» **Record excerpts**
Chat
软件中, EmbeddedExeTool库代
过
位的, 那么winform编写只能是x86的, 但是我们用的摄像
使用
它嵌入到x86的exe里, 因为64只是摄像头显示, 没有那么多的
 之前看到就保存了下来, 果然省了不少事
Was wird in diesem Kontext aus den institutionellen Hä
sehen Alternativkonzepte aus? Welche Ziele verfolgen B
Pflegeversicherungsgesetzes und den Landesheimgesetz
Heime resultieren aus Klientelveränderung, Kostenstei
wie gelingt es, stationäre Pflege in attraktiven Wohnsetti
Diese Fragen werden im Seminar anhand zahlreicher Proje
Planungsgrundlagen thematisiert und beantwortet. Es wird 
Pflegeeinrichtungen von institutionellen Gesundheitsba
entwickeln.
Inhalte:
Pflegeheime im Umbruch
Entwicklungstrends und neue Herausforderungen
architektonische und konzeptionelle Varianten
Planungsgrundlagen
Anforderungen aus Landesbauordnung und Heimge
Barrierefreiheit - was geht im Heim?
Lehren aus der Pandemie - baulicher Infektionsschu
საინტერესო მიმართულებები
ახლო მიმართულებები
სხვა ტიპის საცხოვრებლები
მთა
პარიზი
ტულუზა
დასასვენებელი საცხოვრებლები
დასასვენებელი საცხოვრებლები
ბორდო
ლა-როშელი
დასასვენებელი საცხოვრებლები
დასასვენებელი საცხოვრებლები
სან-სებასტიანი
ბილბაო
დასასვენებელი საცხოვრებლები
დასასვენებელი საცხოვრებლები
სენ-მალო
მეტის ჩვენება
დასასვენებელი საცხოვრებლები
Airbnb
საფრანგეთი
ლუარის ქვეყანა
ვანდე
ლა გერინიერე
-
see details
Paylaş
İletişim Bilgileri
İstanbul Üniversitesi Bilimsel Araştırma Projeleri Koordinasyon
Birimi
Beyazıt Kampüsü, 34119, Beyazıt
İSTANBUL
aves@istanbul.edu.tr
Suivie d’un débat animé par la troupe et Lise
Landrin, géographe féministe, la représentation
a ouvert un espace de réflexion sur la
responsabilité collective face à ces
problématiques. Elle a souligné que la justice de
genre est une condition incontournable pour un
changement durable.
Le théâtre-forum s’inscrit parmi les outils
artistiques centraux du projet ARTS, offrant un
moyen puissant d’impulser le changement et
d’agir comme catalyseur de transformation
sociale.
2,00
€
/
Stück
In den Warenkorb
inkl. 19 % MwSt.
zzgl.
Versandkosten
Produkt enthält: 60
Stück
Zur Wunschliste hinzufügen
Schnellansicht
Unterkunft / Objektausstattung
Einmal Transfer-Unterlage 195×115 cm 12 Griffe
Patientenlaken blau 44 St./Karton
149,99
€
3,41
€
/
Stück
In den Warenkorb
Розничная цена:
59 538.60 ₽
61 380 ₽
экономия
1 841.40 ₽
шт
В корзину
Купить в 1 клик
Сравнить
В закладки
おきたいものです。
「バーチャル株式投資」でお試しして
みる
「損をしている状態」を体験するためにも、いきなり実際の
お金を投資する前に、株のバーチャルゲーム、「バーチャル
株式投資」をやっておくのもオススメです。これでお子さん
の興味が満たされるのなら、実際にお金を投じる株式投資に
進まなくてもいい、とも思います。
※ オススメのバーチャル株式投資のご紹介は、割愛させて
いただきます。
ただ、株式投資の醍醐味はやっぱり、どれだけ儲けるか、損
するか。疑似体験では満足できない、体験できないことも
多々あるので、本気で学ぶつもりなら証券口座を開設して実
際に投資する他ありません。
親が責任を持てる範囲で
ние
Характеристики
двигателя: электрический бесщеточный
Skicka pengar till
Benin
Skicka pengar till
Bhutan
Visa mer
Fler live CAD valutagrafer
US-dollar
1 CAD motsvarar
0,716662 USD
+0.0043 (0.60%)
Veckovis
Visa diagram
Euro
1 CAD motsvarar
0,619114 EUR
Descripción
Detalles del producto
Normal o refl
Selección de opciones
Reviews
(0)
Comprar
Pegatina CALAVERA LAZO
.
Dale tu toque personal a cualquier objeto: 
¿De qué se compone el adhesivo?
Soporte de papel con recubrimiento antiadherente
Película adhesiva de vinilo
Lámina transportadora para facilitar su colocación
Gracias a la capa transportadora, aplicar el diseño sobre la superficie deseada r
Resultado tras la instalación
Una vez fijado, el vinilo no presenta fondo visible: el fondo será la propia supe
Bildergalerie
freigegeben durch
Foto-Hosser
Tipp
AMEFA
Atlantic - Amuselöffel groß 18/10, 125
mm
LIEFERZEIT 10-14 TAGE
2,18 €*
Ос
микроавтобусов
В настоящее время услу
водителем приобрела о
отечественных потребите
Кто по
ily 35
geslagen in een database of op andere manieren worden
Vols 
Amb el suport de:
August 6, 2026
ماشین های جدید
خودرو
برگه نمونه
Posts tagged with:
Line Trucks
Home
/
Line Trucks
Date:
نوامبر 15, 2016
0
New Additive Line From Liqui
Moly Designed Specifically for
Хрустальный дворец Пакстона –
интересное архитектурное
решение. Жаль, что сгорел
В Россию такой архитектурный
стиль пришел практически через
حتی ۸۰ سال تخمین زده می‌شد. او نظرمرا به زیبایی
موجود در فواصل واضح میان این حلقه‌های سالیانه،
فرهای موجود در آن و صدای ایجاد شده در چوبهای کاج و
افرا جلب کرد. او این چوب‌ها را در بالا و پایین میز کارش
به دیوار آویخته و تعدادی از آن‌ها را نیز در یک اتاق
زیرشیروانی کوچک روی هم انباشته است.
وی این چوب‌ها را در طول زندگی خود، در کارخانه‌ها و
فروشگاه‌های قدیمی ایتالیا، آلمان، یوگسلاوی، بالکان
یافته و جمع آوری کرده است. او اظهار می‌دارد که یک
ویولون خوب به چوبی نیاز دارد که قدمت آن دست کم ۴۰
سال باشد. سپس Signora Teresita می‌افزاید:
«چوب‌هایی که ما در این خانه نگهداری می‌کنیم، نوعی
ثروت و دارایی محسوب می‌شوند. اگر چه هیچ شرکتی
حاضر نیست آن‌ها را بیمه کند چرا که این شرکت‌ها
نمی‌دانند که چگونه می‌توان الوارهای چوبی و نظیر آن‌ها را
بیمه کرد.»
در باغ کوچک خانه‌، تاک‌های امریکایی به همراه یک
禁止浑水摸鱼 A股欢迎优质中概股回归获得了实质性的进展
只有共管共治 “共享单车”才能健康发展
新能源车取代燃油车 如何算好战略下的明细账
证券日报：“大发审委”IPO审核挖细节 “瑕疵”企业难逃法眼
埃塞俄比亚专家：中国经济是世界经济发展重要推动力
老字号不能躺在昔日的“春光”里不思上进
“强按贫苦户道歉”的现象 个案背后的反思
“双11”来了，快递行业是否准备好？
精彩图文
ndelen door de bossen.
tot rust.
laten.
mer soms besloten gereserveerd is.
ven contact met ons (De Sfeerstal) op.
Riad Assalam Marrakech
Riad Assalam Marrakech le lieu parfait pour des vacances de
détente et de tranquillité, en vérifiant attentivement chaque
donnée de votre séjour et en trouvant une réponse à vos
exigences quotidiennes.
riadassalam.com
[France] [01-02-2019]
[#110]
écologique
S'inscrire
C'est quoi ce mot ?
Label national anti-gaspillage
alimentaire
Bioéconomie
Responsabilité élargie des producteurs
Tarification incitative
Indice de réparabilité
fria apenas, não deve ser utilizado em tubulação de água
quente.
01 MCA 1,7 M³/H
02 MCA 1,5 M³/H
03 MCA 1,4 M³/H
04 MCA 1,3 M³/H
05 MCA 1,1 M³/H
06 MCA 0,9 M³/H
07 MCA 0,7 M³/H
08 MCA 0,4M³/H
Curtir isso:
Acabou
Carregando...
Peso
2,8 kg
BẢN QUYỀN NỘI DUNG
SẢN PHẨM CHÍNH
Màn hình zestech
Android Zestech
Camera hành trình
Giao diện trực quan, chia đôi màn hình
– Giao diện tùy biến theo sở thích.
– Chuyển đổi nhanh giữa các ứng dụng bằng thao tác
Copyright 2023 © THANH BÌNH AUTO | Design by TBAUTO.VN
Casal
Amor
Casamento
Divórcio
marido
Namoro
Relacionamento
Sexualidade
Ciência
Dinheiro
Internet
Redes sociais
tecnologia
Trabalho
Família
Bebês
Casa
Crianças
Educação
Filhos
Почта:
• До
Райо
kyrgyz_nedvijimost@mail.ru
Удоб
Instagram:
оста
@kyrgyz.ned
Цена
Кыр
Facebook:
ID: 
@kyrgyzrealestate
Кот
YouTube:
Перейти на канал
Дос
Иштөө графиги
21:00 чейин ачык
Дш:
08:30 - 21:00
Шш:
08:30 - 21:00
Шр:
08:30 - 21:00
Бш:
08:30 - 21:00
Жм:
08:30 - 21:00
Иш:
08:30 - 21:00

» **What to produce**
An exact, complete copy of the lines above from the one with "Landrin, géographe féministe, la" through the one with "Le théâtre-forum s’inscrit parmi les outils" is the whole answer.

» **Exercise solution**
Landrin, géographe féministe, la représentation
a ouvert un espace de réflexion sur la
responsabilité collective face à ces
problématiques. Elle a souligné que la justice de
genre est une condition incontournable pour un
changement durable.
Le théâtre-forum s’inscrit parmi les outils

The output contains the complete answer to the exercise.